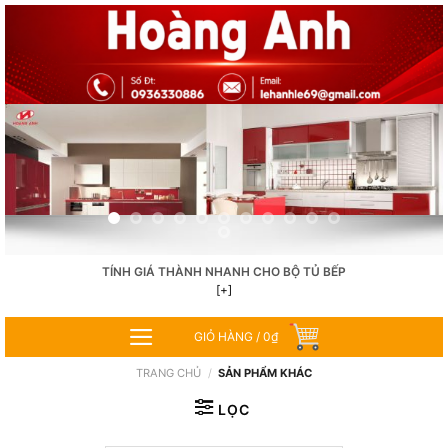
Skip
to
content
TÍNH GIÁ THÀNH NHANH CHO BỘ TỦ BẾP
[+]
GIỎ HÀNG /
0
₫
TRANG CHỦ
/
SẢN PHẨM KHÁC
LỌC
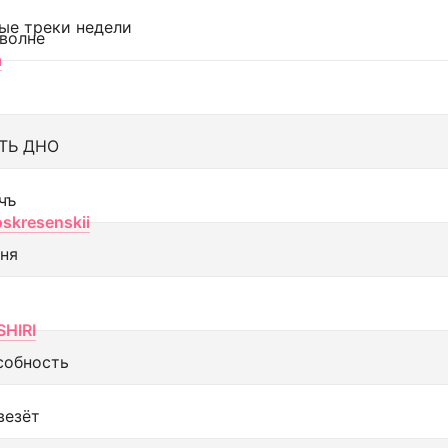
ые треки недели
 волне
а
ТЬ ДНО
чъ
oskresenskii
еня
SHIRI
собность
везёт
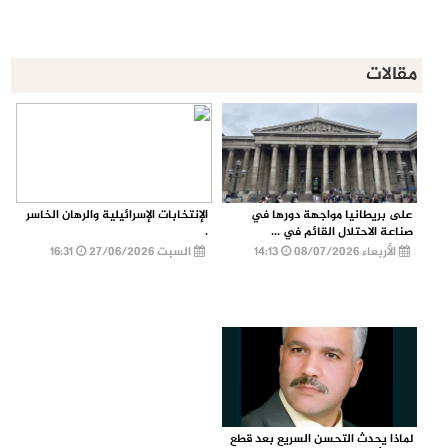
مقالات
على بريطانيا مواجهة دورها في
الإنتخابات الإسرائيلية والرهان الخاسر
صناعة الاحتلال القائم في ...
.
الأربعاء 08/07/2026
14:13
السبت 27/06/2026
16:31
لماذا يحدث التحسن السريع بعد قطع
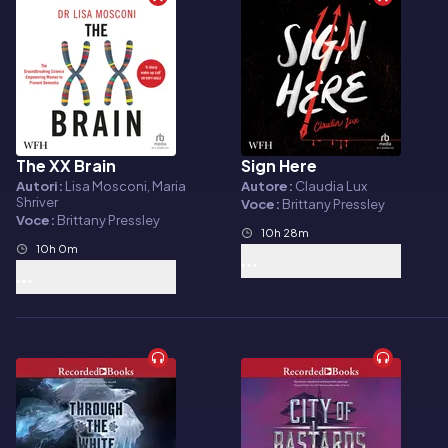
The XX Brain
Sign Here
Audiolibro
Audiolibro
Autori:
Lisa Mosconi, Maria
Autore:
Claudia Lux
Shriver
Voce:
Brittany Pressley
Voce:
Brittany Pressley
10h 28m
10h 0m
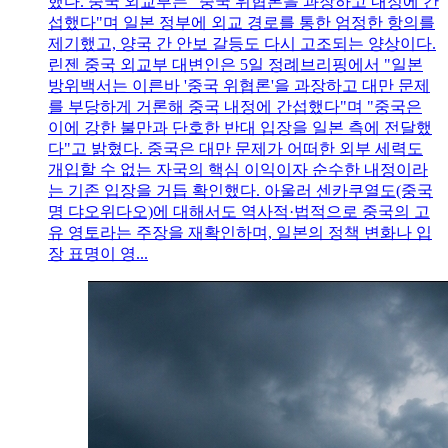
했다. 중국 외교부는 "중국 위협론을 과장하고 내정에 간
섭했다"며 일본 정부에 외교 경로를 통한 엄정한 항의를
제기했고, 양국 간 안보 갈등도 다시 고조되는 양상이다.
린젠 중국 외교부 대변인은 5일 정례브리핑에서 "일본
방위백서는 이른바 '중국 위협론'을 과장하고 대만 문제
를 부당하게 거론해 중국 내정에 간섭했다"며 "중국은
이에 강한 불만과 단호한 반대 입장을 일본 측에 전달했
다"고 밝혔다. 중국은 대만 문제가 어떠한 외부 세력도
개입할 수 없는 자국의 핵심 이익이자 순수한 내정이라
는 기존 입장을 거듭 확인했다. 아울러 센카쿠열도(중국
명 댜오위다오)에 대해서도 역사적·법적으로 중국의 고
유 영토라는 주장을 재확인하며, 일본의 정책 변화나 입
장 표명이 영...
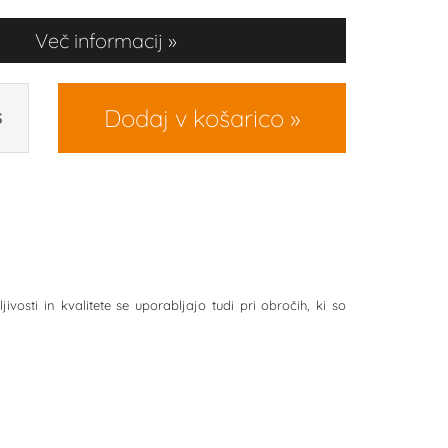
Več informacij
Dodaj v košarico
S
vosti in kvalitete se uporabljajo tudi pri obročih, ki so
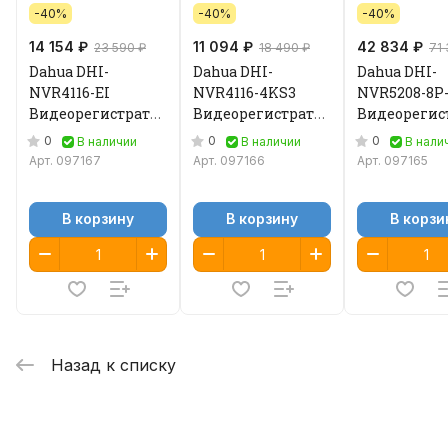
-40%
-40%
-40%
14 154 ₽
11 094 ₽
42 834 ₽
23 590 ₽
18 490 ₽
71
Dahua DHI-
Dahua DHI-
Dahua DHI-
NVR4116-EI
NVR4116-4KS3
NVR5208-8P-
Видеорегистратор
Видеорегистратор
Видеорегис
IP
IP
IP
0
0
0
В наличии
В наличии
В нали
Арт.
097167
Арт.
097166
Арт.
097165
В корзину
В корзину
В корзи
Назад к списку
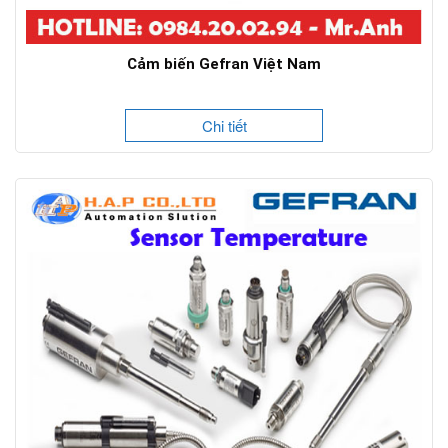
Cảm biến Gefran Việt Nam
Chi tiết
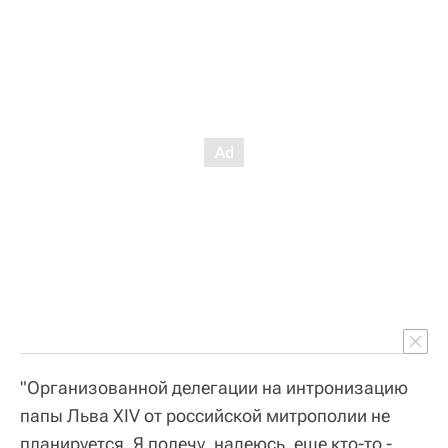
"Организованной делегации на интронизацию
папы Льва XIV от российской митрополии не
планируется. Я полечу, надеюсь, еще кто-то -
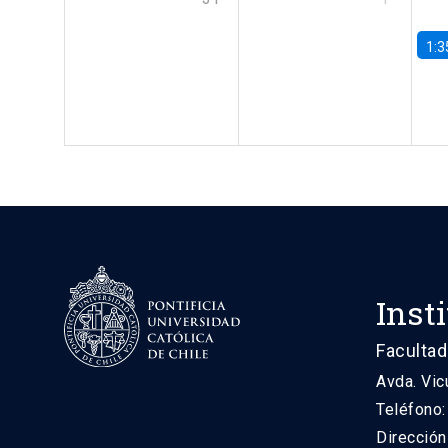
1:3
Inst
Facultad
Avda. Vic
Teléfono
Direcció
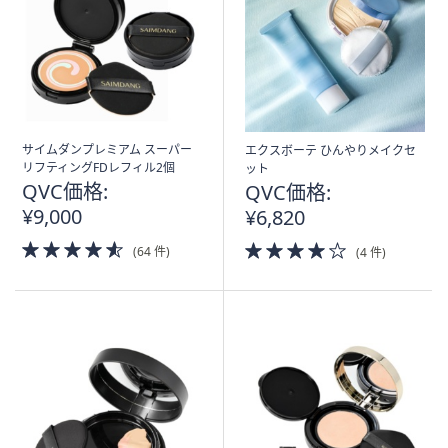
サイムダンプレミアム スーパー
エクスボーテ ひんやりメイクセ
リフティングFDレフィル2個
ット
QVC価格:
QVC価格:
¥9,000
¥6,820
4.5
4.0
(64 件)
(4 件)
of
of
5
5
Stars
Stars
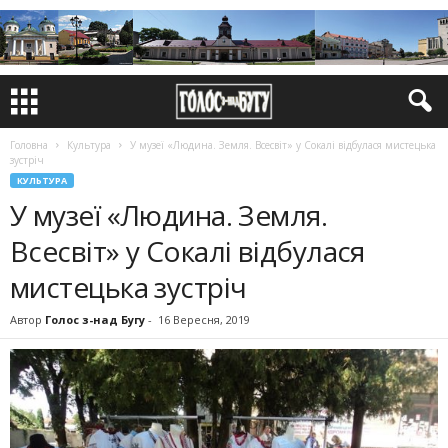
Головна
Культура
У музеї «Людина. Земля. Всесвіт» у Сокалі відбулася мистецька
зустріч
КУЛЬТУРА
У музеї «Людина. Земля.
Всесвіт» у Сокалі відбулася
мистецька зустріч
Автор
Голос з-над Бугу
-
16 Вересня, 2019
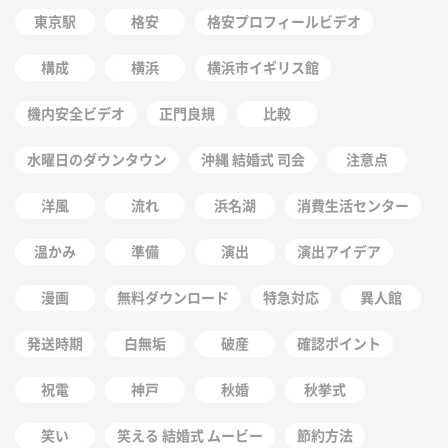
東京駅
格安
格安プロフィールビデオ
構成
横浜
横浜市イギリス館
機内安全ビデオ
正門良規
比較
水曜日のダウンタウン
沖縄 結婚式 司会
注意点
洋風
流れ
浜名湖
消費生活センター
温かみ
準備
演出
演出アイデア
漫画
無料ダウンロード
特急対応
異人館
発送時期
白無垢
破産
確認ポイント
祝電
神戸
秋婚
秋挙式
笑い
笑える 結婚式 ムービー
節約方法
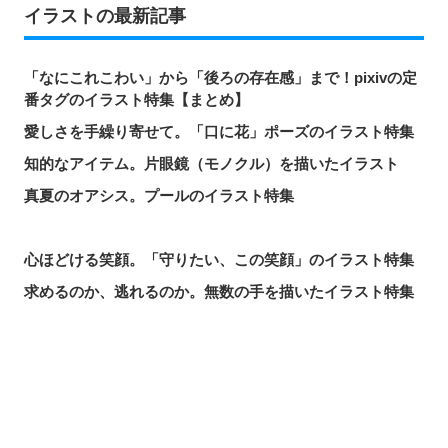
イラストの最新記事
「なにこれこわい」から「後ろの存在感」まで！pixivの定
番タグのイラスト特集【まとめ】
愛しさを手繰り寄せて。「口に花」ポーズのイラスト特集
知的なアイテム。片眼鏡（モノクル）を描いたイラスト
真夏のオアシス。プールのイラスト特集
心ほどける笑顔。「守りたい、この笑顔」のイラスト特集
求めるのか、逃れるのか。無数の手を描いたイラスト特集
この夏一番読まれた記事は？2026年7月・pixivision人気記
事
涼やかに泳ぐ。金魚のイラスト特集
シェアする
投稿する
LINEで送る
カラフルで映える♡ トロピカルドリンクのイラスト特集
口元の個性。艶ぼくろのイラスト特集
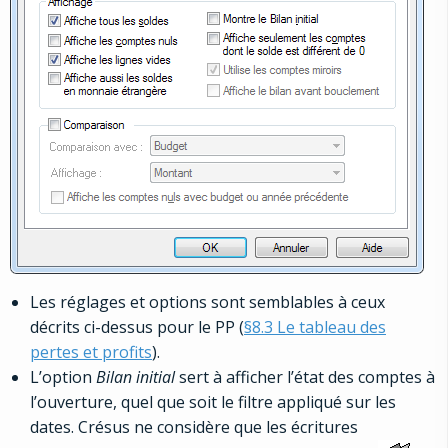
Les réglages et options sont semblables à ceux
décrits ci-dessus pour le PP (
§8.3 Le tableau des
pertes et profits
).
L’option
Bilan initial
sert à afficher l’état des comptes à
l’ouverture, quel que soit le filtre appliqué sur les
dates. Crésus ne considère que les écritures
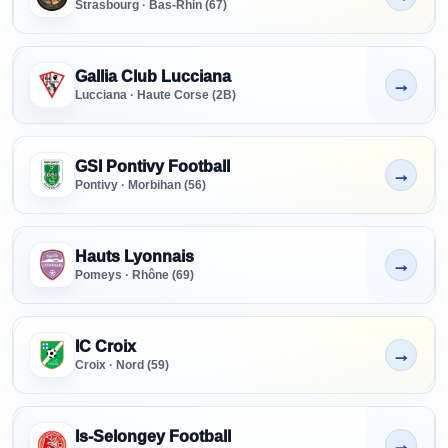
Strasbourg · Bas-Rhin (67)
Gallia Club Lucciana
→
Non indiqué
Lucciana · Haute Corse (2B)
GSI Pontivy Football
→
Non indiqué
Pontivy · Morbihan (56)
Hauts Lyonnais
→
Non indiqué
Pomeys · Rhône (69)
IC Croix
→
Non indiqué
Croix · Nord (59)
Is-Selongey Football
→
Non indiqué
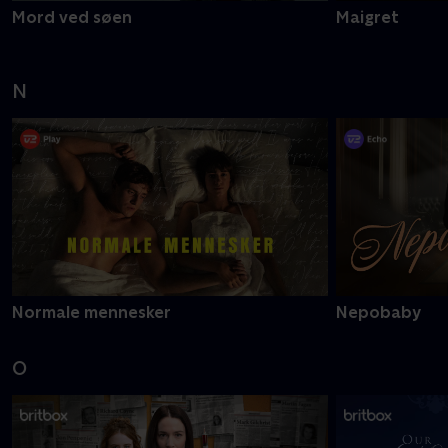
Mord ved søen
Maigret
N
Normale mennesker
Nepobaby
O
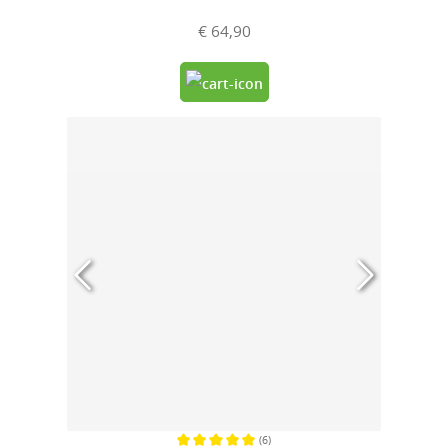
€ 64,90
(6)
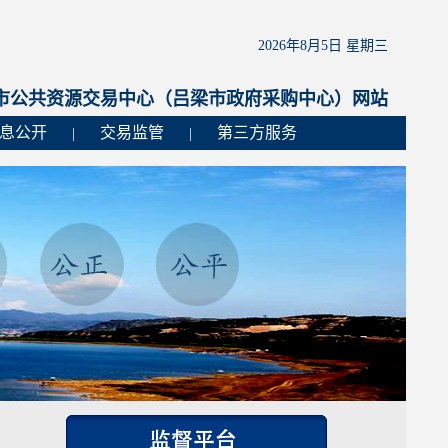
2026年8月5日 星期三
市公共资源交易中心（吕梁市政府采购中心）网站
息公开
交易监管
第三方服务
|
|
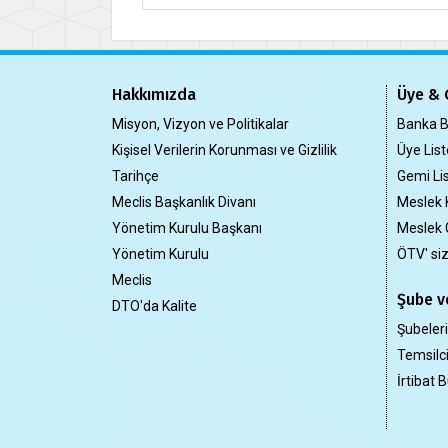
Hakkımızda
Üye & 
Misyon, Vizyon ve Politikalar
Banka Bi
Kişisel Verilerin Korunması ve Gizlilik
Üye List
Tarihçe
Gemi Lis
Meclis Başkanlık Divanı
Meslek 
Yönetim Kurulu Başkanı
Meslek 
Yönetim Kurulu
ÖTV' si
Meclis
Şube ve
DTO'da Kalite
Şubeler
Temsilci
İrtibat B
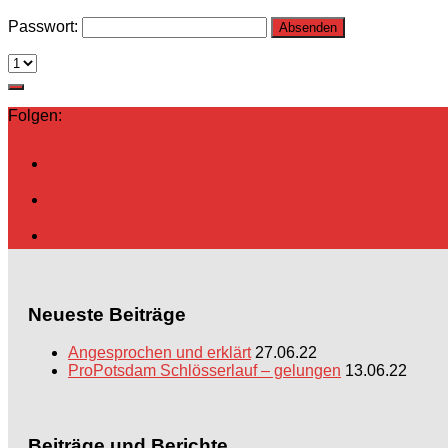
Passwort:
Folgen:
Neueste Beiträge
Angesprochen und erklärt
27.06.22
ProPotsdam Schlösserlauf – gelungen
13.06.22
Beiträge und Berichte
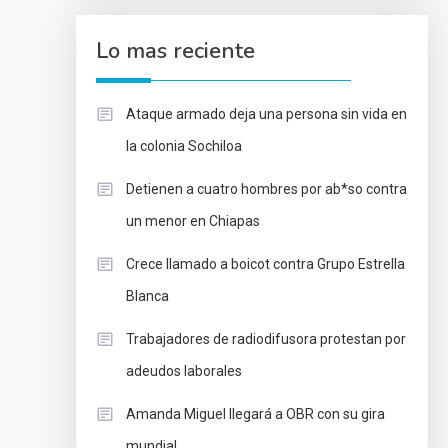
Lo mas reciente
Ataque armado deja una persona sin vida en
la colonia Sochiloa
Detienen a cuatro hombres por ab*so contra
un menor en Chiapas
Crece llamado a boicot contra Grupo Estrella
Blanca
Trabajadores de radiodifusora protestan por
adeudos laborales
Amanda Miguel llegará a OBR con su gira
mundial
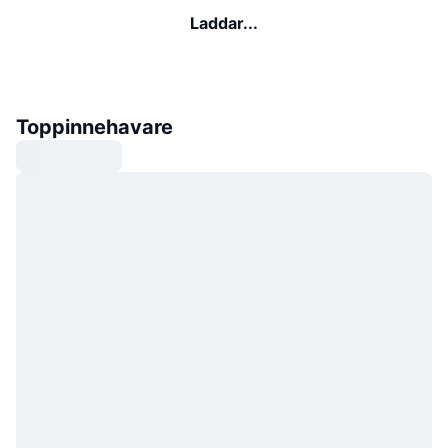
Laddar...
Toppinnehavare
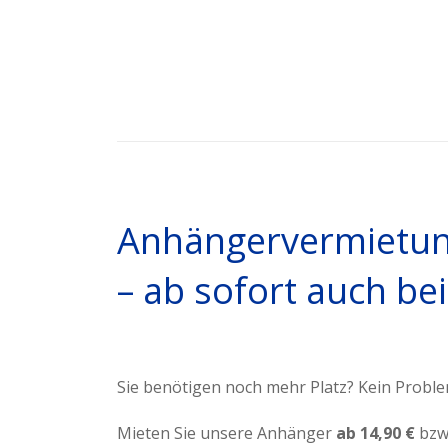
Anhängervermietu
– ab sofort auch bei
Sie benötigen noch mehr Platz? Kein Proble
Mieten Sie unsere Anhänger
ab 14,90 €
bzw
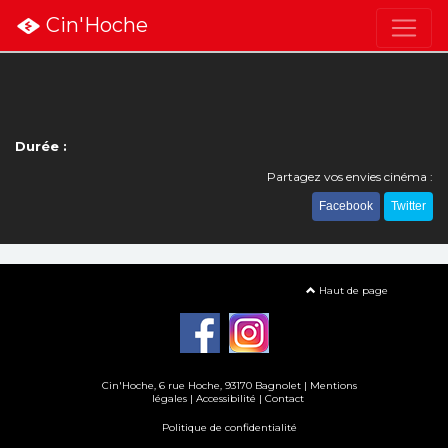
Cin'Hoche
Durée :
Partagez vos envies cinéma :
Facebook
Twitter
Haut de page
Cin'Hoche, 6 rue Hoche, 93170 Bagnolet |
Mentions
légales
|
Accessibilité
|
Contact
Politique de confidentialité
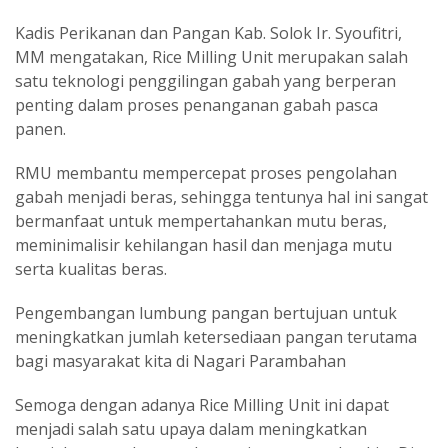
Kadis Perikanan dan Pangan Kab. Solok Ir. Syoufitri,
MM mengatakan, Rice Milling Unit merupakan salah
satu teknologi penggilingan gabah yang berperan
penting dalam proses penanganan gabah pasca
panen.
RMU membantu mempercepat proses pengolahan
gabah menjadi beras, sehingga tentunya hal ini sangat
bermanfaat untuk mempertahankan mutu beras,
meminimalisir kehilangan hasil dan menjaga mutu
serta kualitas beras.
Pengembangan lumbung pangan bertujuan untuk
meningkatkan jumlah ketersediaan pangan terutama
bagi masyarakat kita di Nagari Parambahan
Semoga dengan adanya Rice Milling Unit ini dapat
menjadi salah satu upaya dalam meningkatkan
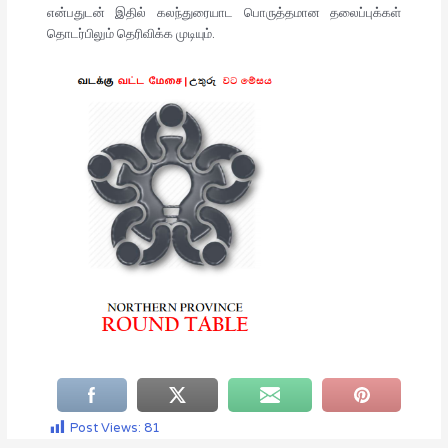
என்பதுடன் இதில் கலந்துரையாட பொருத்தமான தலைப்புக்கள்
தொடர்பிலும் தெரிவிக்க முடியும்.
Post Views:
81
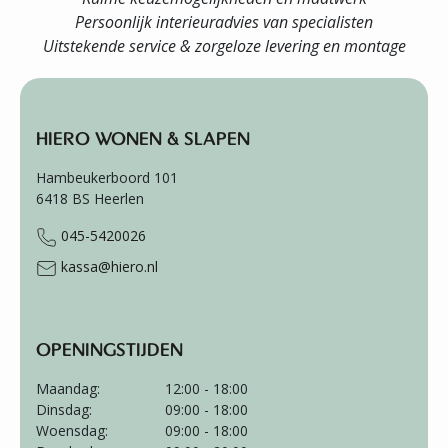
Persoonlijk interieuradvies van specialisten
Uitstekende service & zorgeloze levering en montage
HIERO WONEN & SLAPEN
Hambeukerboord 101
6418 BS
Heerlen
045-5420026
kassa@hiero.nl
OPENINGSTIJDEN
Maandag:
12:00 - 18:00
Dinsdag:
09:00 - 18:00
Woensdag:
09:00 - 18:00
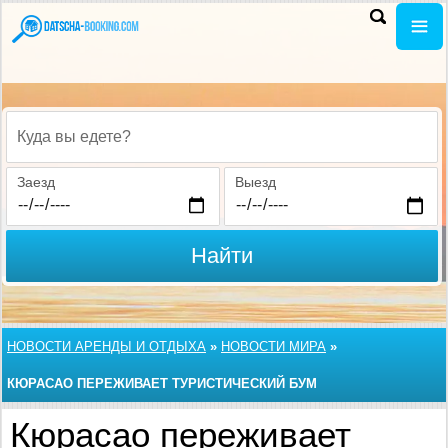
Куда вы едете?
Заезд
Выезд
Найти
НОВОСТИ АРЕНДЫ И ОТДЫХА
»
НОВОСТИ МИРА
»
КЮРАСАО ПЕРЕЖИВАЕТ ТУРИСТИЧЕСКИЙ БУМ
Кюрасао переживает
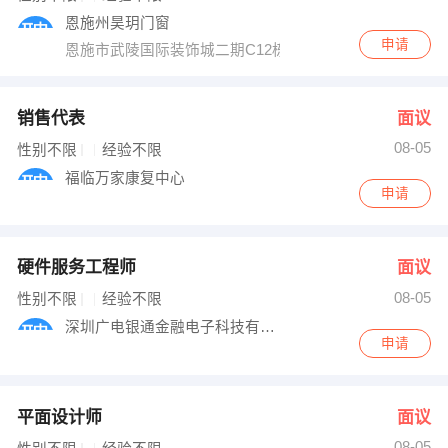
恩施州昊玥门窗
申请
恩施市武陵国际装饰城二期C12栋08号
销售代表
面议
08-05
性别不限
经验不限
福临万家康复中心
申请
硬件服务工程师
面议
08-05
性别不限
经验不限
深圳广电银通金融电子科技有限公司
申请
平面设计师
面议
08-05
___
When a line in the data above contains the string "Yönetim", copy that line.

**Answer to the problem**
Yönetim Kurulu Başkanı
Yönetim Kurulu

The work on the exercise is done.